Every once in a while, there comes a food that actually lives up to the hype surrounding it - pomegranate might be that food.
A team of Swiss scientists published an article earlier this year in the journal Nature suggesting that pomegranates may have anti-aging properties. These scientists discovered that after consuming pomegranates or drinking its juice, a compound in the fruit is broken down by bacteria in the stomach to produce a compound called urolithin A (UA). When they exposed mice to this compound they lived twice as long as mice that were not exposed to the compound. The mice exposed to UA were also 42 percent better at long distance running. It is believed that the key to UA is its ability to improve mitochondrial and muscle function. The team is currently working to create a nutritional supplement, but until that hits the market you can just stock up on pomegranate fruit and juice.

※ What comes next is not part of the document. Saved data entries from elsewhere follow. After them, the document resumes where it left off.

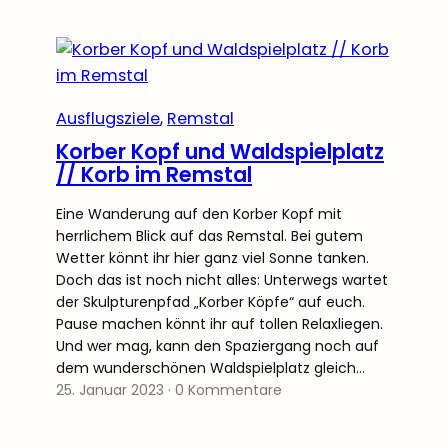
Ausflugsziele
, 
Remstal
Korber Kopf und Waldspielplatz
// Korb im Remstal
Eine Wanderung auf den Korber Kopf mit
herrlichem Blick auf das Remstal. Bei gutem
Wetter könnt ihr hier ganz viel Sonne tanken.
Doch das ist noch nicht alles: Unterwegs wartet
der Skulpturenpfad „Korber Köpfe“ auf euch.
Pause machen könnt ihr auf tollen Relaxliegen.
Und wer mag, kann den Spaziergang noch auf
dem wunderschönen Waldspielplatz gleich…
25. Januar 2023
·
0 Kommentare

Pomegranates have also been shown to have a number of other beneficial properties besides its anti-aging effects. The Pharmacological Research journal showed that the fruit can lower systolic blood pressure independent of the duration or amount consumed, which means even casual consumption can be good for you. It may even have anti-cancer potential. Research in the journal of Nutrition and Cancer reported that, when mice ingested pomegranate extract, they were less likely to suffer from DNA damage when exposed to x-rays and they had higher levels of antioxidant enzymes. Over time, DNA damage can lead to cancer so by preventing the damage in the first place cancer risk can be reduced in the long term.
Want a seasonal connection to pomegranates? Chronically eating the type of diet usually associated with the holidays, one high in fat, sugar and cholesterol can lead to obesity and diabetes. Over time, this can take a toll on your liver and increase your risk for a disease called non-alcoholic fatty liver disease. A few recent studies show that regular consumption of pomegranate juice can prevent this type of liver disease, even in the presence of other risk factors like obesity and high cholesterol. So, adding some pomegranates to your holiday dishes might reduce the long term effects of all the food you might eat. While this isn’t an excuse to over indulge, it can help undo that Thanksgiving damage.
In addition to its long term benefits, pomegranates contribute to a healthy diet since they are chocked full of beneficial nutrients. Though it may contain 24 grams of sugar a cup of the fruit has:
- 7 grams of fiber
- 3 grams of protein
- 30 percent Vitamin C
- 36 percent Vitamin K
- 16 percent folate
- 12 percent potassium
Look out kale, it looks like you’ve got some competition.